Только не надо толковать о «гении и злодействе» применительно к «Парфюмеру» Зюскинда. И «гений» и «злодейство» обязательные, но второстепенные смысловые фигуры в личной «лингвистической» драме Жана-Батиста Гренуя. Человек намертво привязан к языку, потребность в непрерывном диалоге держит нас на коротком поводке. Гренуй дважды чужак в мире людей, его косноязычие фатально: обязательный в человеческом обществе язык слов слишком беден, чтобы позволить ему хотя бы начать переговоры; с другой стороны, природа загадочным образом лишила его возможности сойти за «своего» на сенсорном уровне. От него не пахнет человеком. Этим все сказано.
Отсутствие общего языка (точнее, обоюдно приемлемой системы символов) одна из первопричин ксенофобии. Забавно (трагикомично), что в романе Зюскинда ксенофобией одержимы обе стороны: и сам Гренуй, и окружающие его люди. Кормилица, даже за повышенную плату отказавшаяся держать у себя мальчика, младенца, который «ничем не пахнет»; патер Террье, в панике отправивший младенца на другой конец города, чтобы больше никогда его не видеть; дети в сиротском приюте, которые пытались его удавить Их жалкого, зачаточного (по сравнению с восприимчивым носом Гренуя, конечно) обоняния вполне хватало, чтобы учуять чужака. В таком случае степень ксенофобии повзрослевшего Гренуя может лишь отдаленно вообразить тот, кому доводилось проехаться в битком набитом, плотно закупоренном пригородном автобусе в разгар летнего полудня (мне, увы, доводилось, и не раз; боюсь, что именно этот опыт делает мое сопереживание Греную особенно острым).

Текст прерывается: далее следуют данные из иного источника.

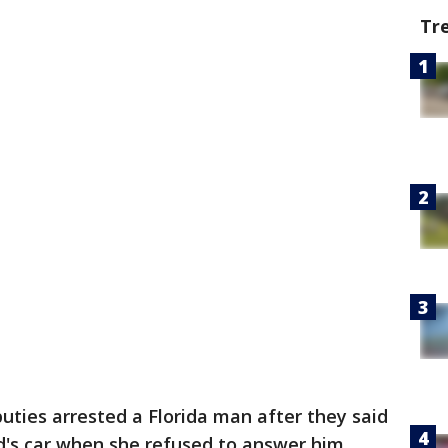
Tr
uties arrested a Florida man after they said
nd's car when she refused to answer him.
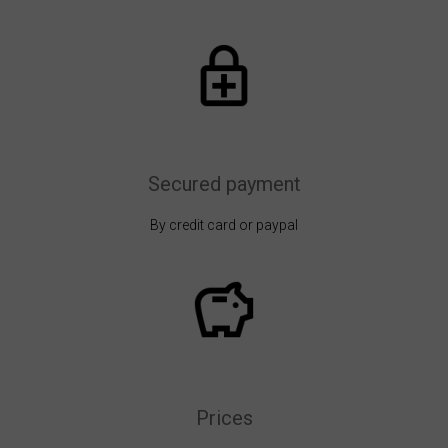
Secured payment
By credit card or paypal
Prices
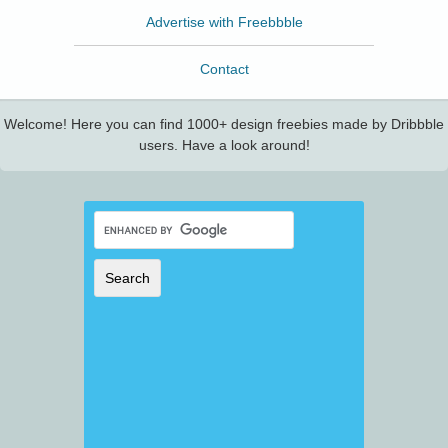
Advertise with Freebbble
Contact
Welcome! Here you can find 1000+ design freebies made by Dribbble
users. Have a look around!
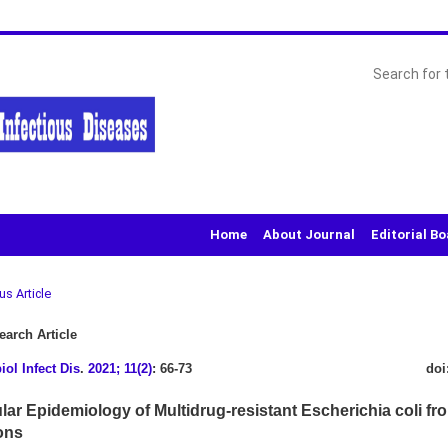
Home
About Journal
Editorial B
us Article
arch Article
iol Infect Dis
.
2021; 11(2)
: 66-73
doi
lar Epidemiology of Multidrug-resistant Escherichia coli fr
ons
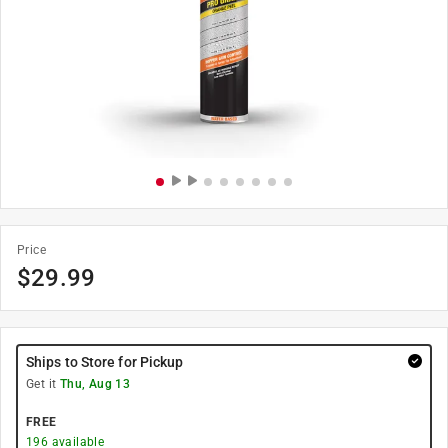
Price
$
29.99
Ships to Store for Pickup
Get it
Thu, Aug 13
FREE
196
available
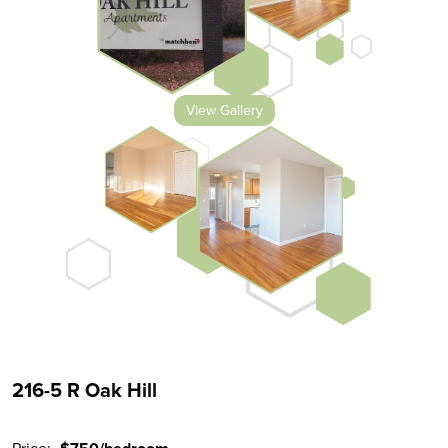
View Gallery
216-5 R Oak Hill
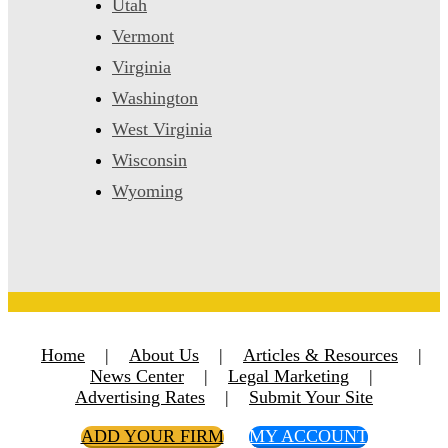
Utah
Vermont
Virginia
Washington
West Virginia
Wisconsin
Wyoming
Home
|
About Us
|
Articles & Resources
|
News Center
|
Legal Marketing
|
Advertising Rates
|
Submit Your Site
ADD YOUR FIRM
MY ACCOUNT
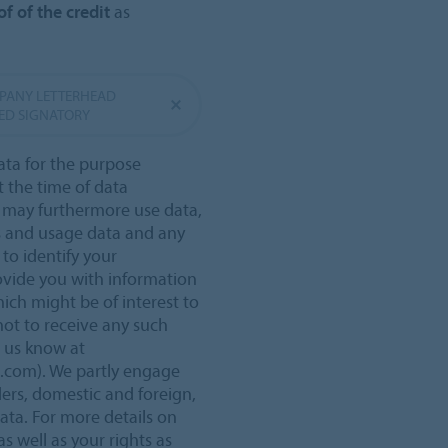
f of the credit
as
MPANY LETTERHEAD
ED SIGNATORY
ata for the purpose
t the time of data
e may furthermore use data,
s and usage data and any
 to identify your
ovide you with information
ich might be of interest to
not to receive any such
t us know at
o.com). We partly engage
ders, domestic and foreign,
data. For more details on
s well as your rights as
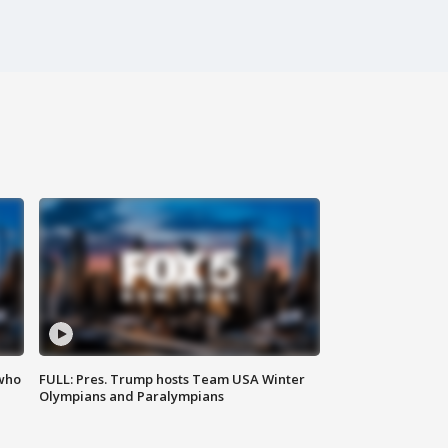
 who
FULL: Pres. Trump hosts Team USA Winter
Olympians and Paralympians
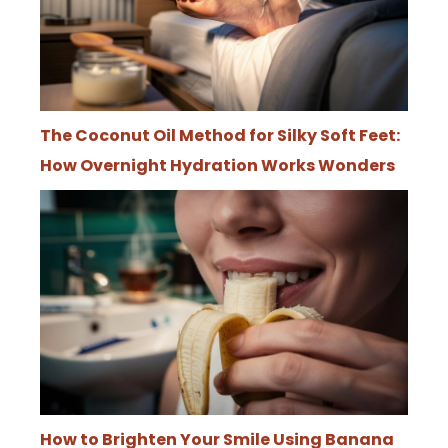
The Coconut Oil Method for Silky Soft Feet:
How Overnight Hydration Works Wonders
How to Brighten Your Smile Using Banana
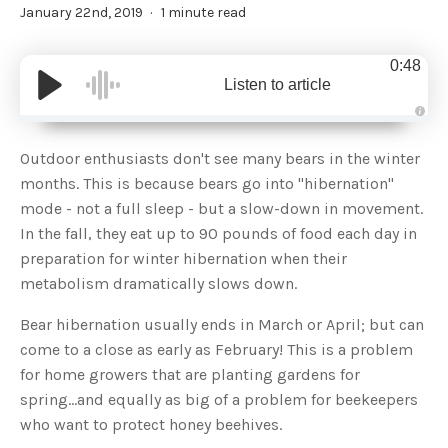
January 22nd, 2019
1 minute read
0:48
Listen to article
A
u
d
Outdoor enthusiasts don't see many bears in the winter
i
o
months. This is because bears go into "hibernation"
g
e
mode - not a full sleep - but a slow-down in movement.
n
e
In the fall, they eat up to 90 pounds of food each day in
r
a
preparation for winter hibernation when their
t
e
metabolism dramatically slows down.
d
b
y
D
Bear hibernation usually ends in March or April; but can
r
o
come to a close as early as February! This is a problem
p
I
for home growers that are planting gardens for
n
B
spring...and equally as big of a problem for beekeepers
l
o
who want to protect honey beehives.
g
'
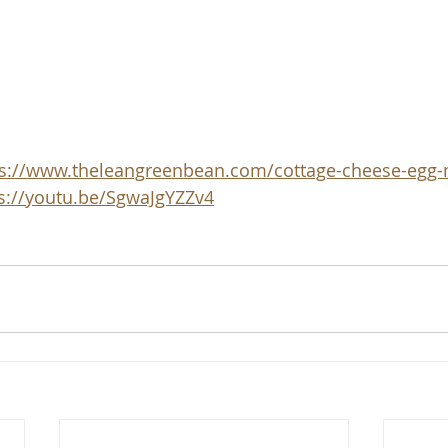
ps://www.theleangreenbean.com/cottage-cheese-egg-
s://youtu.be/SgwaJgYZZv4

Чудовищный эксперимент парфюмера Гренуя (Зюскинд трактует его как стремление изгоя ЗАСТАВИТЬ людей полюбить себя) представляется мне попыткой гения заставить мир выучить ЕГО ЯЗЫК. Причем попыткой удавшейся. Другое дело, что он не захотел (не смог?) воспользоваться плодами своей победы. Почему? Ответ прост отвращение. Не забывайте, ксенофобия была обоюдной. Впрочем, эта тема заслуживает отдельного разговора.